Pierre Rabhi à l'émission "Les grandes questions"

Publié le par Cumulolingus

C'était au mois d'octobre. Je viens de découvrir cette émission. Je trouve souvent très instructif et épatant d'écouter Rabhi.
Bon, c'est un format d'émission de télé. Il passe donc un peu pour un extra-terrestre. Matthieu Ricard, le chercheur bouddhiste aussi. La manière de s'adresser à Rabhi, les questions primaires et les blagues de potache de Giesbert (l'animateur) m'ont agacé. J'ai regardé plusieurs émissions de cet animateur dans la foulée. Il semble que les jugements qu'il porte sur ses interlocuteurs soient assez envahissant quand il s'exprime. Soit très flagorneur (nettement avec Onfray dans dans plusieurs autres débats, quelquefois avec Rabhi ici, même si ça sonne faux) soit infantilisant (avec Rabhi, qui répond à chaque fois avec bienveillance).
Quelques perles :
- quand Giesbert présente Rabhi : "Pierre Rabhi, le sage de l'Ardèche que tout le monde connaît. C'est un mythe vivant."

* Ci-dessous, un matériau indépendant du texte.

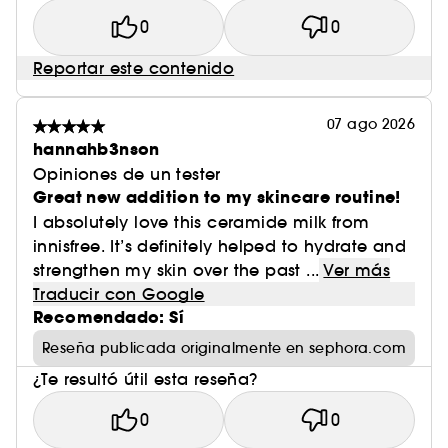
0
0
Reportar este contenido
07 ago 2026
hannahb3nson
Opiniones de un tester
Great new addition to my skincare routine!
I absolutely love this ceramide milk from
innisfree. It’s definitely helped to hydrate and
strengthen my skin over the past ...
Ver más
Traducir con Google
Recomendado: Sí
Reseña publicada originalmente en sephora.com
¿Te resultó útil esta reseña?
0
0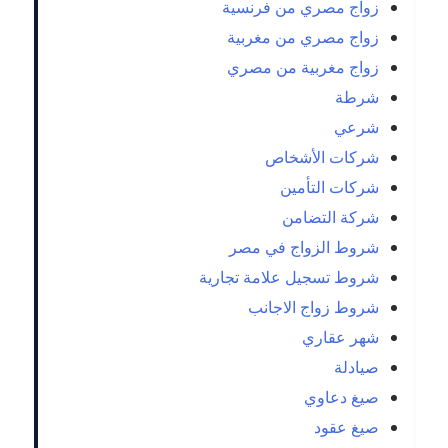
زواج مصري من فرنسية
زواج مصري من مغربية
زواج مغربية من مصري
شرطة
شرعي
شركات الأشخاص
شركات التأمين
شركة التضامن
شروط الزواج في مصر
شروط تسجيل علامة تجارية
شروط زواج الاجانب
شهر عقاري
صيادلة
صيغ دعاوي
صيغ عقود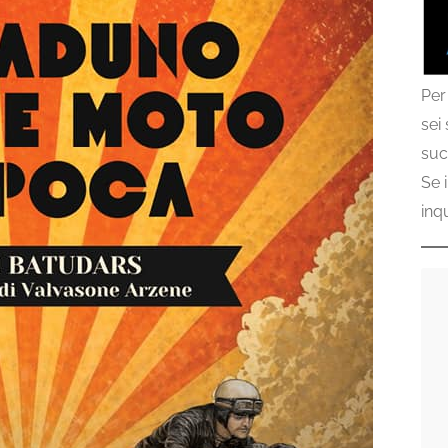
Per
sei
suc
Se 
inq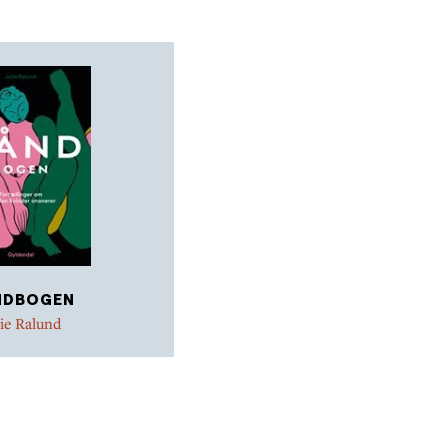
NDBOGEN
lie Ralund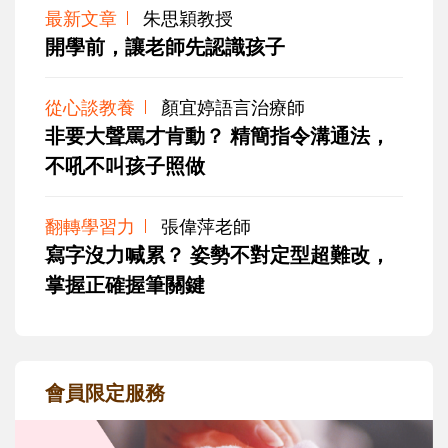
最新文章
朱思穎教授
開學前，讓老師先認識孩子
從心談教養
顏宜婷語言治療師
非要大聲罵才肯動？ 精簡指令溝通法，
不吼不叫孩子照做
翻轉學習力
張偉萍老師
寫字沒力喊累？ 姿勢不對定型超難改，
掌握正確握筆關鍵
會員限定服務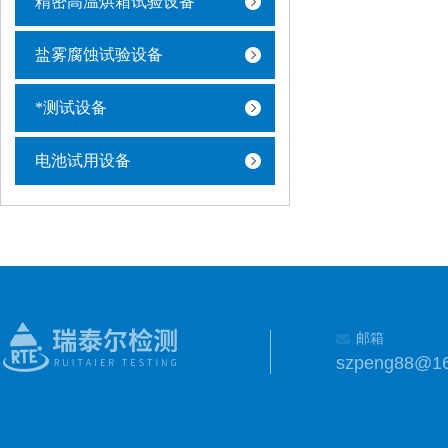
精密高温烘箱试验设备
盐雾腐蚀试验设备
*测试设备
电池试用设备
邮箱
szpeng88@1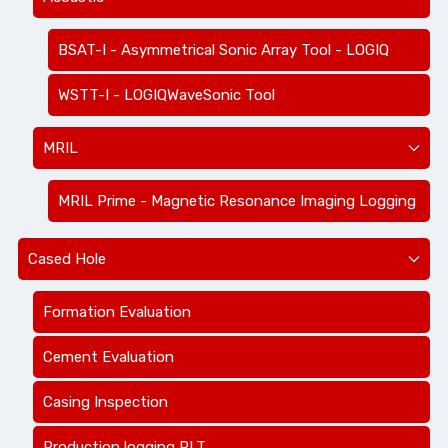
BSAT-I - Asymmetrical Sonic Array Tool - LOGIQ
WSTT-I - LOGIQWaveSonic Tool
MRIL
MRIL Prime - Magnetic Resonance Imaging Logging
Cased Hole
Formation Evaluation
Cement Evaluation
Casing Inspection
Production logging PLT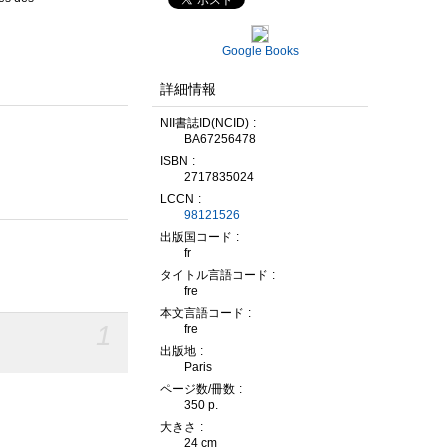
Google Books
詳細情報
NII書誌ID(NCID)
BA67256478
ISBN
2717835024
LCCN
98121526
出版国コード
fr
タイトル言語コード
fre
本文言語コード
1
fre
出版地
Paris
ページ数/冊数
350 p.
大きさ
24 cm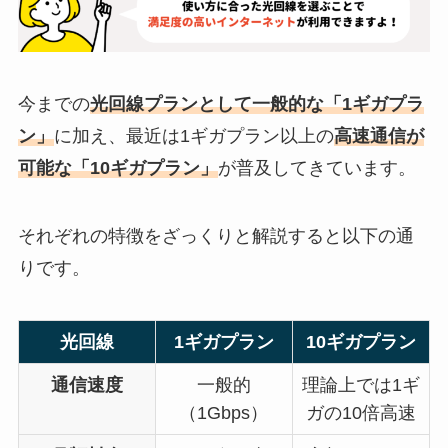
今までの
光回線プランとして一般的な「1ギガプラ
ン」
に加え、最近は1ギガプラン以上の
高速通信が
可能な「10ギガプラン」
が普及してきています。
それぞれの特徴をざっくりと解説すると以下の通
りです。
光回線
1ギガプラン
10ギガプラン
通信速度
一般的
理論上では1ギ
（1Gbps）
ガの10倍高速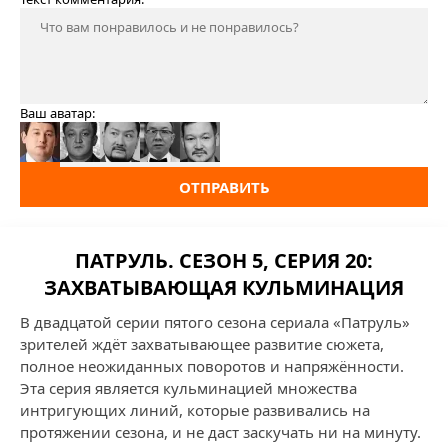
Ваш аватар:
ОТПРАВИТЬ
ПАТРУЛЬ. СЕЗОН 5, СЕРИЯ 20:
ЗАХВАТЫВАЮЩАЯ КУЛЬМИНАЦИЯ
В двадцатой серии пятого сезона сериала «Патруль»
зрителей ждёт захватывающее развитие сюжета,
полное неожиданных поворотов и напряжённости.
Эта серия является кульминацией множества
интригующих линий, которые развивались на
протяжении сезона, и не даст заскучать ни на минуту.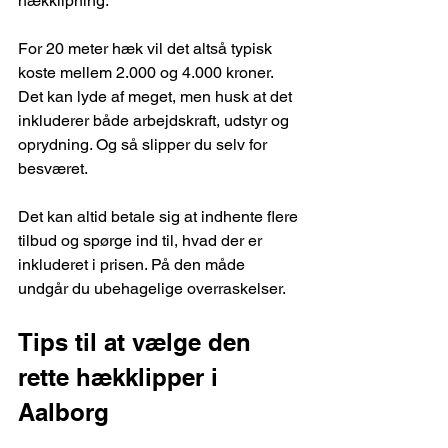
hækklipning.
For 20 meter hæk vil det altså typisk 
koste mellem 2.000 og 4.000 kroner. 
Det kan lyde af meget, men husk at det 
inkluderer både arbejdskraft, udstyr og 
oprydning. Og så slipper du selv for 
besværet.
Det kan altid betale sig at indhente flere 
tilbud og spørge ind til, hvad der er 
inkluderet i prisen. På den måde 
undgår du ubehagelige overraskelser.
Tips til at vælge den 
rette hækklipper i 
Aalborg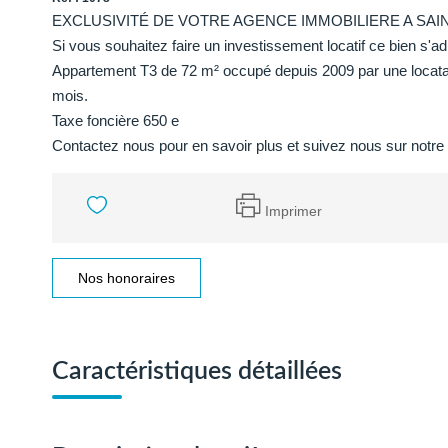
EXCLUSIVITÉ DE VOTRE AGENCE IMMOBILIERE A SAI
Si vous souhaitez faire un investissement locatif ce bien s'a
Appartement T3 de 72 m² occupé depuis 2009 par une locatai
mois.
Taxe foncière 650 e
Contactez nous pour en savoir plus et suivez nous sur notr
Imprimer
Nos honoraires
Caractéristiques détaillées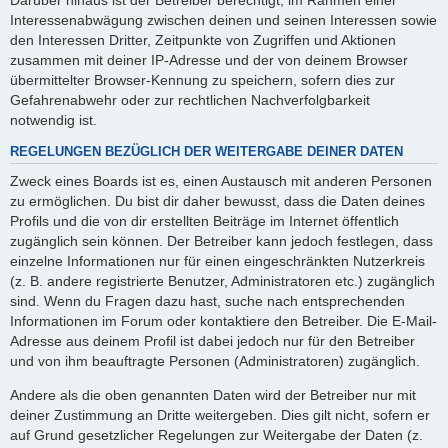
Interessenabwägung zwischen deinen und seinen Interessen sowie
den Interessen Dritter, Zeitpunkte von Zugriffen und Aktionen
zusammen mit deiner IP-Adresse und der von deinem Browser
übermittelter Browser-Kennung zu speichern, sofern dies zur
Gefahrenabwehr oder zur rechtlichen Nachverfolgbarkeit
notwendig ist.
REGELUNGEN BEZÜGLICH DER WEITERGABE DEINER DATEN
Zweck eines Boards ist es, einen Austausch mit anderen Personen
zu ermöglichen. Du bist dir daher bewusst, dass die Daten deines
Profils und die von dir erstellten Beiträge im Internet öffentlich
zugänglich sein können. Der Betreiber kann jedoch festlegen, dass
einzelne Informationen nur für einen eingeschränkten Nutzerkreis
(z. B. andere registrierte Benutzer, Administratoren etc.) zugänglich
sind. Wenn du Fragen dazu hast, suche nach entsprechenden
Informationen im Forum oder kontaktiere den Betreiber. Die E-Mail-
Adresse aus deinem Profil ist dabei jedoch nur für den Betreiber
und von ihm beauftragte Personen (Administratoren) zugänglich.
Andere als die oben genannten Daten wird der Betreiber nur mit
deiner Zustimmung an Dritte weitergeben. Dies gilt nicht, sofern er
auf Grund gesetzlicher Regelungen zur Weitergabe der Daten (z.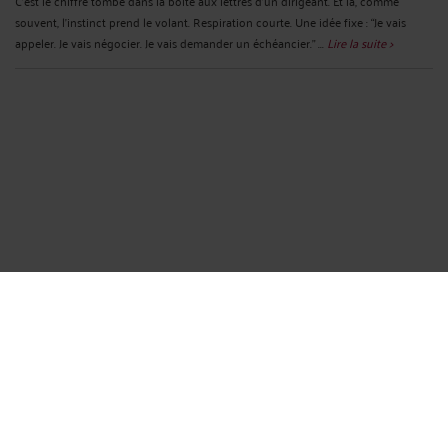
C'est le chiffre tombé dans la boîte aux lettres d'un dirigeant. Et là, comme
souvent, l'instinct prend le volant. Respiration courte. Une idée fixe : “Je vais
appeler. Je vais négocier. Je vais demander un échéancier.” ...
Lire la suite >
L’URSSAF A RAISON SUR LE FOND ? ON S’EN FICHE. ELLE A PEUT-
ÊTRE TORT SUR LA FORME.
Par
Eric ROCHEBLAVE
le 18/02/2026
L’URSSAF a raison sur le fond ? On s’en fiche. Elle a peut-être tort sur la forme.
Vous recevez une mise en demeure. Puis une contrainte. Votre expert-
comptable vérifie les chiffres. Verdict : « L’URSSAF a raison ». Votre réflexe de
dirigeant honnête est de payer. Parce que ce serait “juste”. ...
Lire la suite >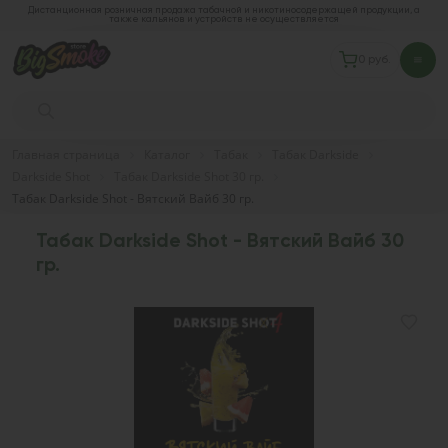
Дистанционная розничная продажа табачной и никотиносодержащей продукции, а
также кальянов и устройств не осуществляется
0 руб.
Главная страница
Каталог
Табак
Табак Darkside
Darkside Shot
Табак Darkside Shot 30 гр.
Табак Darkside Shot - Вятский Вайб 30 гр.
Табак Darkside Shot - Вятский Вайб 30
гр.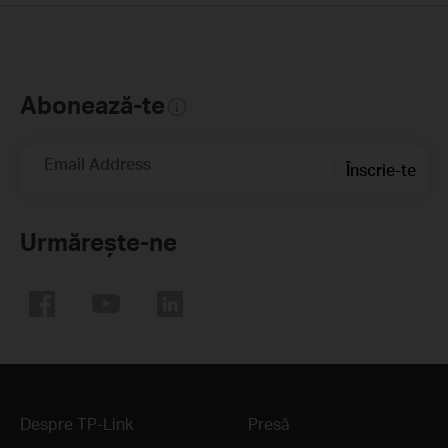
Abonează-te
Email Address
Înscrie-te
Urmărește-ne
Despre TP-Link
Presă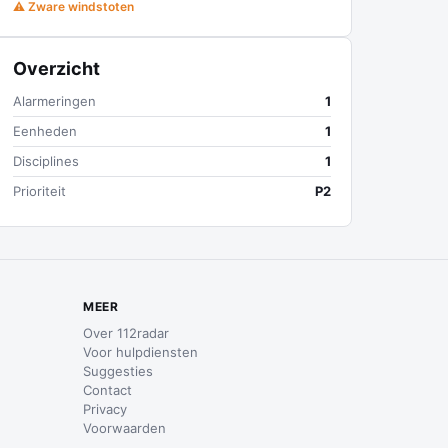
⚠ Zware windstoten
Overzicht
Alarmeringen
1
Eenheden
1
Disciplines
1
Prioriteit
P2
MEER
Over 112radar
Voor hulpdiensten
Suggesties
Contact
Privacy
Voorwaarden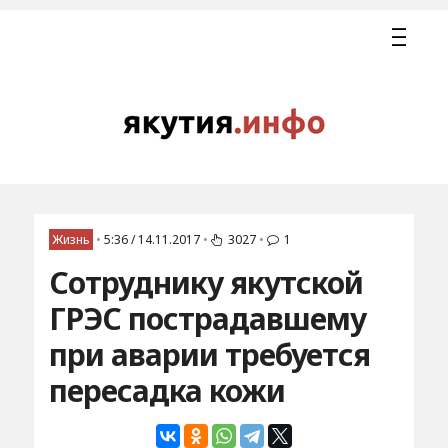
Жизнь
•
5:36 / 14.11.2017
•
3027
•
1
Сотруднику якутской
ГРЭС пострадавшему
при аварии требуется
пересадка кожи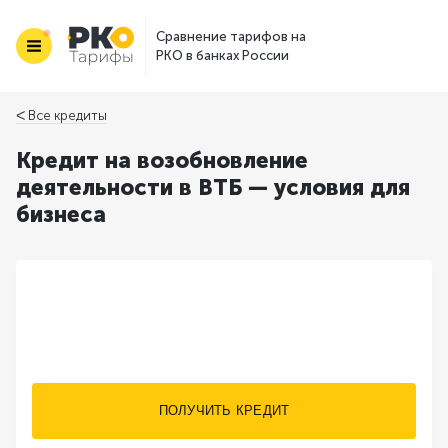
Сравнение тарифов на
РКО в банках России
ᐸ Все кредиты
Кредит на возобновление
деятельности в ВТБ — условия для
бизнеса
ПОЛУЧИТЬ КРЕДИТ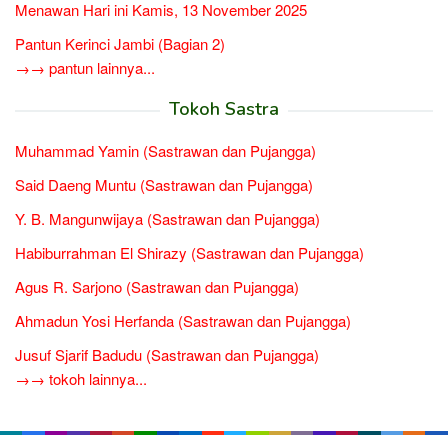
Menawan Hari ini Kamis, 13 November 2025
Pantun Kerinci Jambi (Bagian 2)
→→ pantun lainnya...
Tokoh Sastra
Muhammad Yamin (Sastrawan dan Pujangga)
Said Daeng Muntu (Sastrawan dan Pujangga)
Y. B. Mangunwijaya (Sastrawan dan Pujangga)
Habiburrahman El Shirazy (Sastrawan dan Pujangga)
Agus R. Sarjono (Sastrawan dan Pujangga)
Ahmadun Yosi Herfanda (Sastrawan dan Pujangga)
Jusuf Sjarif Badudu (Sastrawan dan Pujangga)
→→ tokoh lainnya...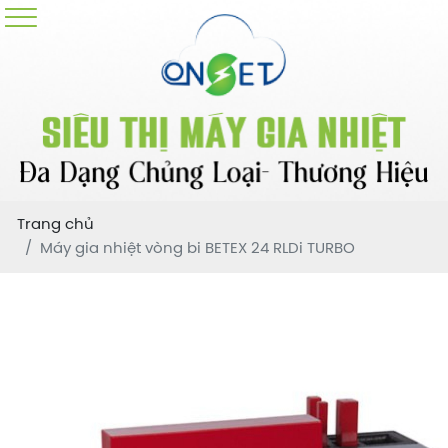
Trang chủ
Máy gia nhiệt vòng bi BETEX 24 RLDi TURBO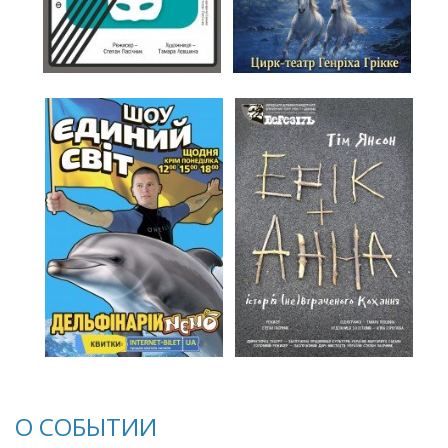
О СОБЫТИИ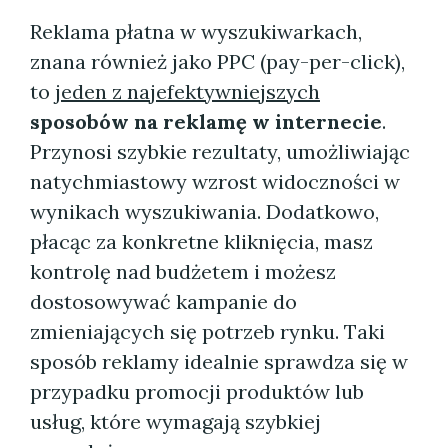
Reklama płatna w wyszukiwarkach,
znana również jako PPC (pay-per-click),
to
jeden z najefektywniejszych
sposobów na reklamę w internecie
.
Przynosi szybkie rezultaty, umożliwiając
natychmiastowy wzrost widoczności w
wynikach wyszukiwania. Dodatkowo,
płacąc za konkretne kliknięcia, masz
kontrolę nad budżetem i możesz
dostosowywać kampanie do
zmieniających się potrzeb rynku. Taki
sposób reklamy idealnie sprawdza się w
przypadku promocji produktów lub
usług, które wymagają szybkiej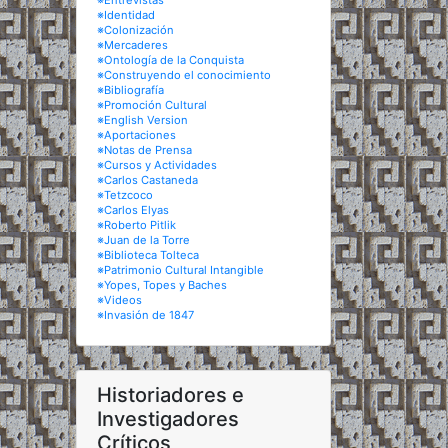
※Entrevistas
※Identidad
※Colonización
※Mercaderes
※Ontología de la Conquista
※Construyendo el conocimiento
※Bibliografía
※Promoción Cultural
※English Version
※Aportaciones
※Notas de Prensa
※Cursos y Actividades
※Carlos Castaneda
※Tetzcoco
※Carlos Elyas
※Roberto Pitlik
※Juan de la Torre
※Biblioteca Tolteca
※Patrimonio Cultural Intangible
※Yopes, Topes y Baches
※Videos
※Invasión de 1847
Historiadores e
Investigadores
Críticos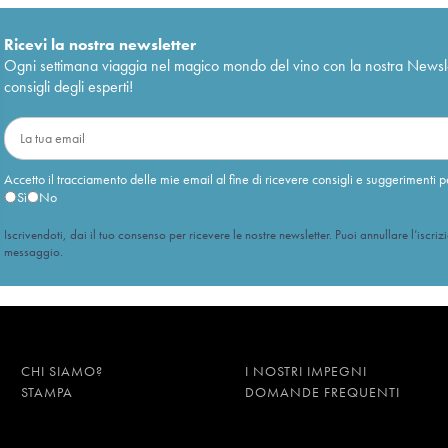
Ricevi la nostra newsletter
Ogni settimana viaggia nel magico mondo del vino con la nostra Newslette
consigli degli esperti!
Accetto il tracciamento delle mie email al fine di ricevere consigli e suggerimenti p
Sì
No
Iscrivendoti, dai il tuo consenso per ricevere le nostre newsletter. Puoi annullare l’iscriz
messaggio.
CHI SIAMO?
I NOSTRI IMPEGNI
STAMPA
DOMANDE FREQUENTI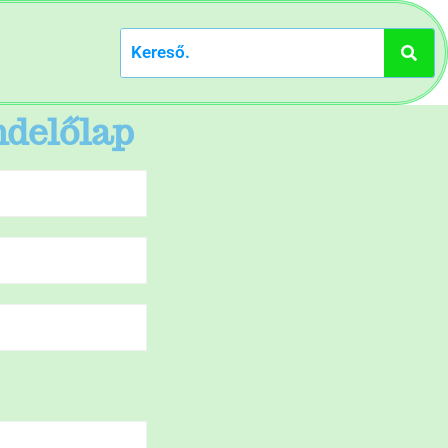
ndelőlap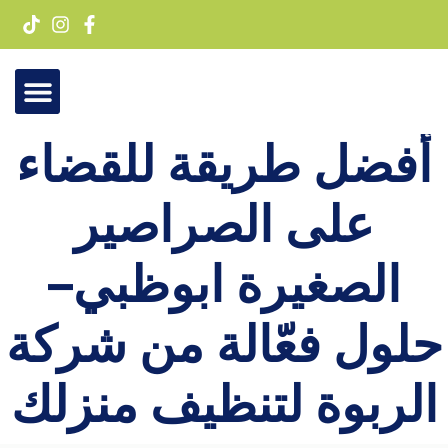
خطي
لى
لمحتوى
أفضل طريقة للقضاء
تواصل معنا
على الصراصير
الصغيرة ابوظبي–
حلول فعّالة من شركة
الربوة لتنظيف منزلك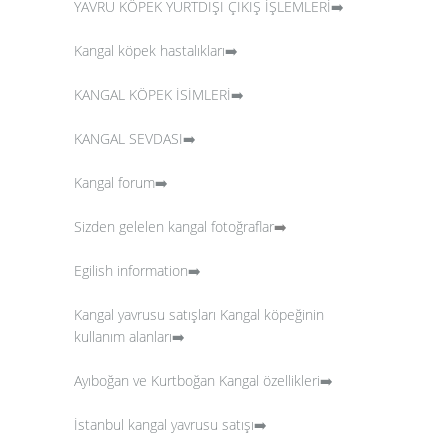
YAVRU KÖPEK YURTDIŞI ÇIKIŞ İŞLEMLERİ➡️
Kangal köpek hastalıkları➡️
KANGAL KÖPEK İSİMLERİ➡️
KANGAL SEVDASI➡️
Kangal forum➡️
Sizden gelelen kangal fotoğraflar
➡️
Egilish information➡️
Kangal yavrusu satışları
Kangal köpeğinin
kullanım alanları➡️
Ayıboğan ve Kurtboğan Kangal özellikleri➡️
İstanbul kangal yavrusu satışı➡️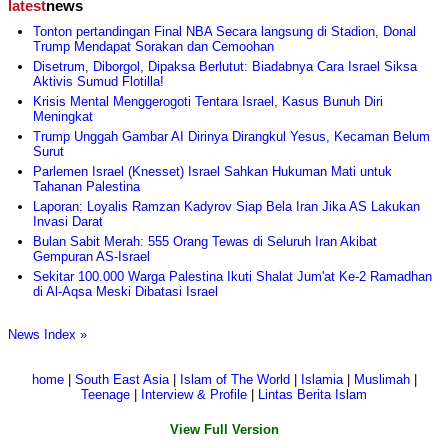
latest
news
Tonton pertandingan Final NBA Secara langsung di Stadion, Donal
Trump Mendapat Sorakan dan Cemoohan
Disetrum, Diborgol, Dipaksa Berlutut: Biadabnya Cara Israel Siksa
Aktivis Sumud Flotilla!
Krisis Mental Menggerogoti Tentara Israel, Kasus Bunuh Diri
Meningkat
Trump Unggah Gambar AI Dirinya Dirangkul Yesus, Kecaman Belum
Surut
Parlemen Israel (Knesset) Israel Sahkan Hukuman Mati untuk
Tahanan Palestina
Laporan: Loyalis Ramzan Kadyrov Siap Bela Iran Jika AS Lakukan
Invasi Darat
Bulan Sabit Merah: 555 Orang Tewas di Seluruh Iran Akibat
Gempuran AS-Israel
Sekitar 100.000 Warga Palestina Ikuti Shalat Jum'at Ke-2 Ramadhan
di Al-Aqsa Meski Dibatasi Israel
News Index »
home
|
South East Asia
|
Islam of The World
|
Islamia
|
Muslimah
|
Teenage
|
Interview & Profile
|
Lintas Berita Islam
View Full Version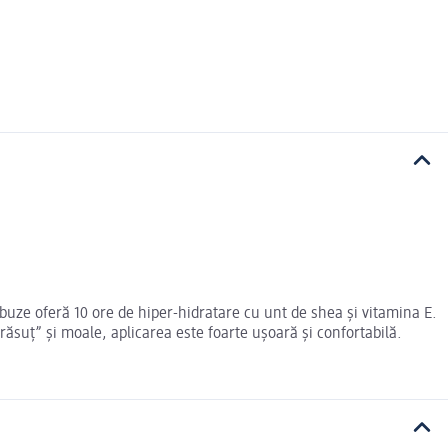
uze oferă 10 ore de hiper-hidratare cu unt de shea și vitamina E.
grăsuț” și moale, aplicarea este foarte ușoară și confortabilă.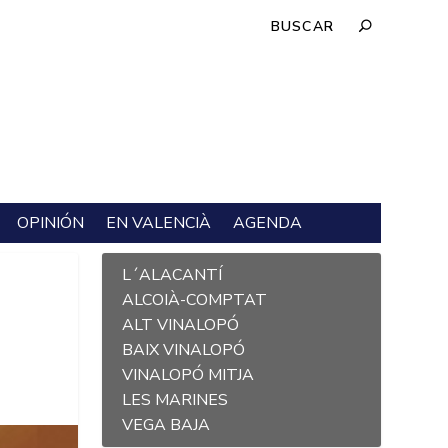
OPINIÓN
EN VALENCIÀ
AGENDA
L´ALACANTÍ
ALCOIÀ-COMPTAT
ALT VINALOPÓ
BAIX VINALOPÓ
VINALOPÓ MITJA
LES MARINES
VEGA BAJA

- quand ce dernier rappelle que l'humanité est en train de se détruire, Giesbert : "Coopérer avec la vie, ça veut dire quoi ? S'occuper de ses petites plantes ? Doucement, gentiment ?"
- quand Rabhi rappelle qu'on détruit la planète, Giesbert : Teut-teut-teut ! Il y a des exoplanètes !"
- quand on pose une question très sérieuse à Rabhi sur son lien avec les "théories du complot, Giesbert interrompt : "On voit sa photo dans tous les magasins bio !"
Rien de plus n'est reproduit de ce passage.